───── Available data ─────
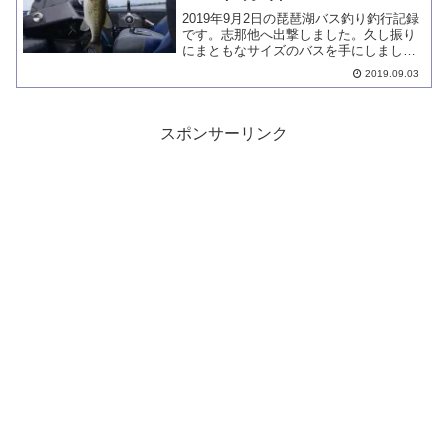
2019年9月2日の琵琶湖バス釣り釣行記録
です。志那他へ出撃しました。久し振り
にまともなサイズのバスを手にしまし
た。ノーシンカーI字形の下物浚渫での出
2019.09.03
しどころ、ヒントを掴めたかもしれませ
ん。
スポンサーリンク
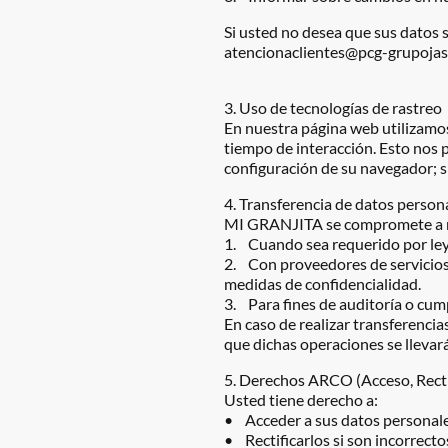
Si usted no desea que sus datos 
atencionaclientes@pcg-grupoja
3. Uso de tecnologías de rastreo
En nuestra página web utilizamos
tiempo de interacción. Esto nos 
configuración de su navegador; si
4. Transferencia de datos person
MI GRANJITA se compromete a no t
1. Cuando sea requerido por le
2. Con proveedores de servicios 
medidas de confidencialidad.
3. Para fines de auditoría o cum
En caso de realizar transferenci
que dichas operaciones se llevar
5. Derechos ARCO (Acceso, Recti
Usted tiene derecho a:
• Acceder a sus datos personale
• Rectificarlos si son incorrecto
─────
Transcribe the listing verbatim, pictures excluded.

2019年9月2日の琵琶湖バス釣り釣行記録
です。志那他へ出撃しました。久し振り
にまともなサイズのバスを手にしまし
た。ノーシンカーI字形の下物浚渫での出
2019.09.03
しどころ、ヒントを掴めたかもしれませ
ん。
スポンサーリンク
Si usted no desea que sus datos 
atencionaclientes@pcg-grupoja
3. Uso de tecnologías de rastreo
En nuestra página web utilizamos
tiempo de interacción. Esto nos 
configuración de su navegador; si
4. Transferencia de datos person
MI GRANJITA se compromete a no t
1. Cuando sea requerido por le
2. Con proveedores de servicios 
medidas de confidencialidad.
3. Para fines de auditoría o cum
En caso de realizar transferenci
que dichas operaciones se llevar
5. Derechos ARCO (Acceso, Recti
Usted tiene derecho a:
• Acceder a sus datos personale
• Rectificarlos si son incorrecto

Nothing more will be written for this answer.